The term was invoked just before the frontier wars with India and Vietnam. The episodes are known in China as the “three self-defence counter-attacks”.

While the quarrel with America has not reached such a combustible stage, it could escalate fast if the US Congress presses ahead with a bill mandating sanctions over the alleged incarceration of one million Muslim Uighurs from Xinjiang in political re-education camps. 

Such a defence of persecuted Muslims would put Saudi Arabia and the Opec  Gulf states in a difficult position if the Trump administration then went on to deploy the oil weapon in one way or another.

Laban Yu from Jefferies says the Chinese leadership is afraid that the US could use its global financial reach to try to quarantine the country. "China is now looking at its oil supply situation from the worst-case scenario, like what the US has done to Iran," he told Bloomberg.

Sinopec’s Fu Chengyu said China must accelerate the switch to electric vehicles,  double down on domestic ‘clean’ coal, and launch shale gas fracking in Xinjiang and Sichuan on a vastly expanded scale with cheap credit. This would not come soon enough to make any difference in the current trade war.

President Hu Jintao first used the term Malacca Dilemma in 2003 at a time when China was spreading its naval reach into the East China Sea and southern waters. The chief concern was that Washington might constrict shipping if there were a serious clash over Taiwan. Few suspected then that a tariff dispute could ever reach this point.

China’s leaders know what happened to Japan in 1940 when the Franklin Roosevelt began to restrict oil export permits for the Tojo regime. It set off a spiral that led ineluctably to the Pacific war (in China’s defence on that occasion).

The Malacca Dilemma renders China’s rare earth weapon dangerously double-edged. The minerals are certainly a potent tool.

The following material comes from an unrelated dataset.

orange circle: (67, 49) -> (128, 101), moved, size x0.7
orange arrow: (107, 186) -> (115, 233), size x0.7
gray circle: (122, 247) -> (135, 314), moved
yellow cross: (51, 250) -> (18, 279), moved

China not only mines 80pc of world production. It has near total control of the global processing chain. Ore from the one US rare earth mine - Mountain Pass in California - is shipped to China for separation.

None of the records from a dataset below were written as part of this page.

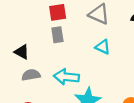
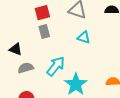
cyan arrow: (66, 77) -> (56, 66), turned 130

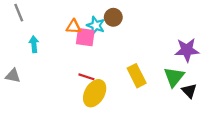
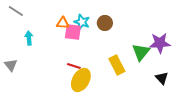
gray line: (19, 13) -> (16, 11), turned -35
brown circle: (113, 17) -> (105, 23), moved
gray triangle: (13, 76) -> (11, 65), turned 40
green triangle: (174, 77) -> (141, 52), moved

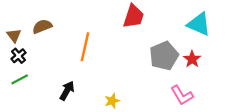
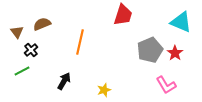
black cross: (19, 56) -> (31, 50), moved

Beijing has systematically pressured foreign companies into locating facilities in China to secure rare earth supplies. Whole components of US manufacturing - car starters or aircraft parts - are pre-finished there before shipping to America. The US General Accounting Office says it would take seven to 15 years to set up a parallel supply structure.

“They know our supply-chains. They can target industries ,” said Clint Cox, a rare earth expert at Anchor House. “Basically, anything that moves in your car has rare earths in it. Most of our companies don’t have significant inventories,” he said.

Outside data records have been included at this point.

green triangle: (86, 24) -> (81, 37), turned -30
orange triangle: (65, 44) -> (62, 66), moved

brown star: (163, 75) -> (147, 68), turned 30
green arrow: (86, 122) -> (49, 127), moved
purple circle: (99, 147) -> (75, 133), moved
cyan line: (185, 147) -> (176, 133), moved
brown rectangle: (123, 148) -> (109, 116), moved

Metals such as neodymium, europium, or dysprosium  are critical for smart bombs, precision-guided missiles, lasers, long-distance radar, submarine sonar, and the F-35 Joint Strike Fighter.  “They are used in everything but bullets,” Scott Kennedy from ThREE Consulting.

Yet China cannot embargo the US without disrupting the world’s intertwined supply chain and hurting everybody else. When Beijing cut off rare earth supply to squeeze Japan over the Senkaku Islands in 2010, the price of lanthanum (a catalyst in oil refineries) rose thirty-fold in panic buying.

To play this card would cut across Beijing’s other goal: to stake out the moral high ground in its dispute with Mr Trump, and displace Washington as the arbiter of 21st century globalisation.

Yet President Xi Jinping undoubtedly issued a veiled threat in late May when he combined a pilgrimage to the Jiangxi shrine of the Long March with a tour of a rare earth magnet factory. "The message was loud and clear," said Mr Cox.

The elemental problem for Mr Xi is that Washington could bring the Chinese economy to its knees by commodity strangulation before China’s rare earth blockade had seriously crippling effects on the US.

Mr Xi can try to ratchet up the pressure with a carefully calibrated constriction of rare earth components but if he pushes too hard against the volatile US president, he risks exposing the hard truth that the leverage of the two countries is not in fact symmetric. 

Whoever you are, wherever you are, you must always assume the Donald Trump might out-escalate you.